Total hedge fund industry capital declined to USD1.33trn as of the end of 1Q09, USD600bn below the industry asset peak at the end of 2Q08 and USD75bn below the year-end 2008 asset total. Capital invested in funds of hedge funds declined to just over USD525bn, USD300bn below its peak, also achieved at the end of 2Q08 and USD68bn below the year-end 2008 level.
Investor withdrawals continued to exhibit a lack of sensitivity to strategy performance, as USD16bn was withdrawn from macro strategies, an area which gained nearly five per cent in 2008. Investors also withdrew USD27bn from relative value strategies, a strategy which posted a gain of nearly 4.5 per cent in the first quarter.
The strategy that experienced the largest capital redemption was equity hedge, which had USD35bn of capital withdrawals, despite posting a gain of nearly three per cent in March, the strategy’s strongest month since October 2007.
‘Extreme investor risk aversion subsided into the end of the first quarter, but remained at elevated historical levels as industry consolidation continued through quarter end,’ says Kenneth J. Heinz, president of Hedge Fund Research. ‘In addition to performance, investors are focused on structure and transparency, and the industry is in the process of evolving to meet these demands.’
Derivatives Regulation Becomes a Popular Law School Offering
ABA Journal
May 8, 2009
By Debra Cassens WeissThe financial meltdown has spurred interest in derivatives classes among law students interested in learning about the origins of the crisis and hoping to tap into an expanding job market for lawyers well-versed in financial regulations. New York Law School has seen so much interest in its derivatives course that is developing plans for a new masters in law program in financial services that will include eight separate classes, Reuters reports.

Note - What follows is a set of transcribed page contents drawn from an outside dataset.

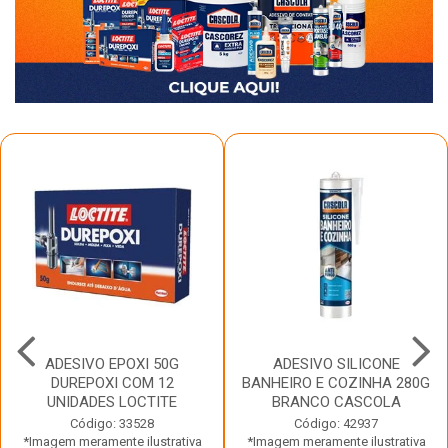
ADESIVO EPOXI 50G
ADESIVO SILICONE
DUREPOXI COM 12
BANHEIRO E COZINHA 280G
UNIDADES LOCTITE
BRANCO CASCOLA
Código: 33528
Código: 42937
*Imagem meramente ilustrativa
*Imagem meramente ilustrativa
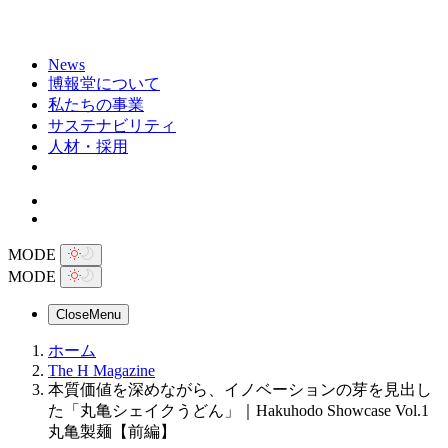
News
博報堂について
私たちの事業
サステナビリティ
人材・採用
MODE
MODE
Close
Menu
ホーム
The H Magazine
本質価値を深めながら、イノベーションの芽を見出し
た「丸亀シェイクうどん」｜Hakuhodo Showcase Vol.1
丸亀製麺【前編】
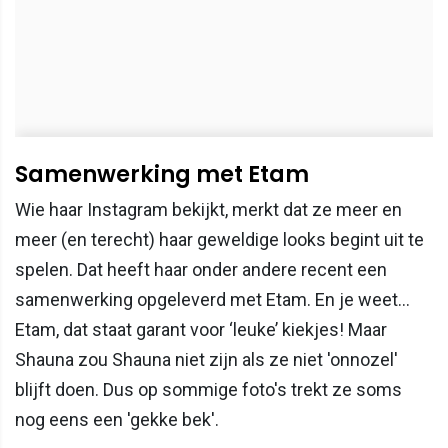
Samenwerking met Etam
Wie haar Instagram bekijkt, merkt dat ze meer en
meer (en terecht) haar geweldige looks begint uit te
spelen. Dat heeft haar onder andere recent een
samenwerking opgeleverd met Etam. En je weet…
Etam, dat staat garant voor ‘leuke’ kiekjes! Maar
Shauna zou Shauna niet zijn als ze niet 'onnozel'
blijft doen. Dus op sommige foto's trekt ze soms
nog eens een 'gekke bek'.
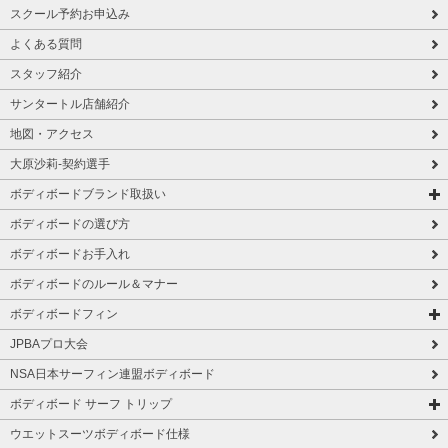
スクール予約お申込み
よくある質問
スタッフ紹介
サンタートル店舗紹介
地図・アクセス
大原沙莉-契約選手
ボディボードブランド取扱い
ボディボードの選び方
ボディボードお手入れ
ボディボードのルール＆マナー
ボディボードフィン
JPBAプロ大会
NSA日本サーフィン連盟ボディボード
ボディボード サーフ トリップ
ウエットスーツボディボード仕様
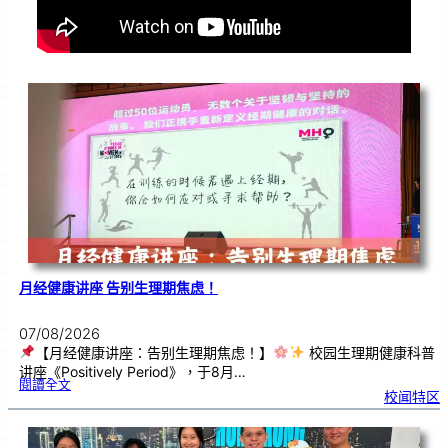
月经健康讲座 告别生理期焦虑！
07/08/2026
【月经健康讲座：告别生理期焦虑！】
校园生理期健康科普
讲座《Positively Period》，于8月…
:
閱讀全文
月
校闻特区
经
健
康
讲
座
告
别
生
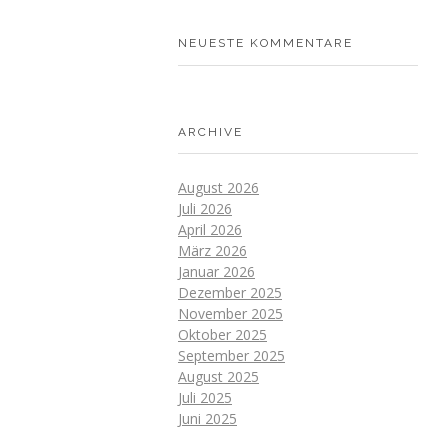
NEUESTE KOMMENTARE
ARCHIVE
August 2026
Juli 2026
April 2026
März 2026
Januar 2026
Dezember 2025
November 2025
Oktober 2025
September 2025
August 2025
Juli 2025
Juni 2025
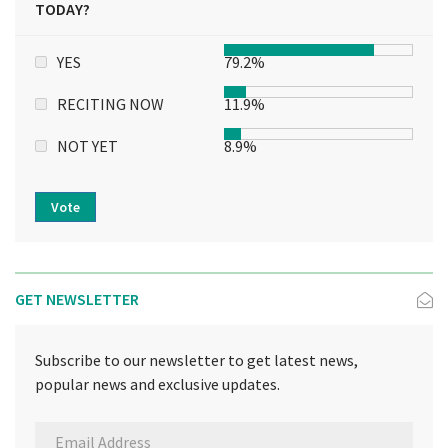
TODAY?
YES
79.2%
RECITING NOW
11.9%
NOT YET
8.9%
Vote
GET NEWSLETTER
Subscribe to our newsletter to get latest news,
popular news and exclusive updates.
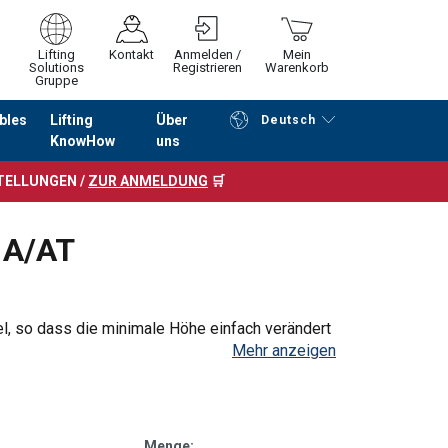
Lifting
Kontakt
Anmelden /
Mein
Solutions
Registrieren
Warenkorb
Gruppe
bles
Lifting
Über
Deutsch
KnowHow
uns
Fortfahren
Zur Kasse
STELLUNGEN /
ZUR ANMELDUNG
🛒
 A/AT
el, so dass die minimale Höhe einfach verändert
Mehr anzeigen
ößere Hubhöhe
aben die Modelle einen Tragbügel
Menge:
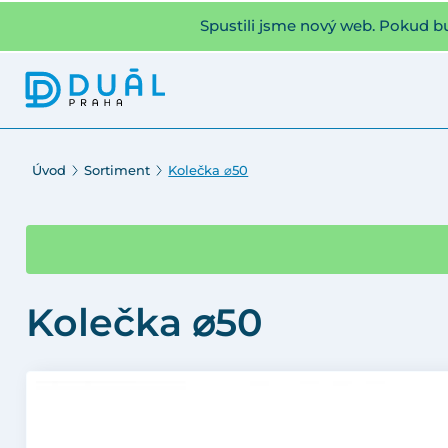
Spustili jsme nový web. Pokud b
Úvod
Sortiment
Kolečka ⌀50
Kolečka ⌀50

Stanford Law School is offering a course on derivatives for the first time next year, while demand for a derivative law class has more than quadrupled since 2007 at the University of Maryland, the story says. Max Romanik is a University of Maryland law student who is studying derivatives. He will be working this summer for the Commodity Futures Trading Commision.
"It’s a great experience when the professor can walk in with a statute that came off the presses that day. You don’t have to study bizarre hypotheticals,” he told Reuters. “The real world is happening all around you right now."
Unemployment 1948-2009
Looks to me like we have a spike in unemployment about every six years. And then we do what I’ve been doing – carefully look at the BLS monthly reports waiting for things to turn around. I guess it’s similar to the upside – we think it might never end. Unlike our seasonal weather, the changes in our economy always take us aback, as if they had never happened before.
So back to the two articles above. One is about the Hedge Funds and the other about Derivatives. These are two additions to our economy over the last decade or so. They are both tied together and separate in practice – but they are intimately welded together in that they operate in that netherland called THE LAND OF THE UNREGULATED and they both involve RISK. Hedge Funds originally used strategies of buying "long" and "short," avoiding risk by making profit on both rising and falling stock – "hedging their bets." But their strategies have blossomed and who-knows what exotic levels their methods have reached. They’re professional gamblers. And Derivatives? They’re simply a betting parlor where people buy and sell contracts on what they think might happen to almost anything. I’m sure there were derivatives based on the unemployment figure that came out this week. There were probably derivatives betting on when the housing bubble would burst.
What’s going to happen? Anyone following our recent economic debacle knows that this kind of nonsense cannot continue. But the people involved loved it, and would gladly fly back into the light if it comes back on. And those big Banks that jumped on board – the ones we are now financing – would too. And there are plenty of Bernard Madoffs out there ready to opportunize on the secrecy that this blackmarket financial industry thrives on to put together a really sophisticated Ponzi scheme in its cracks.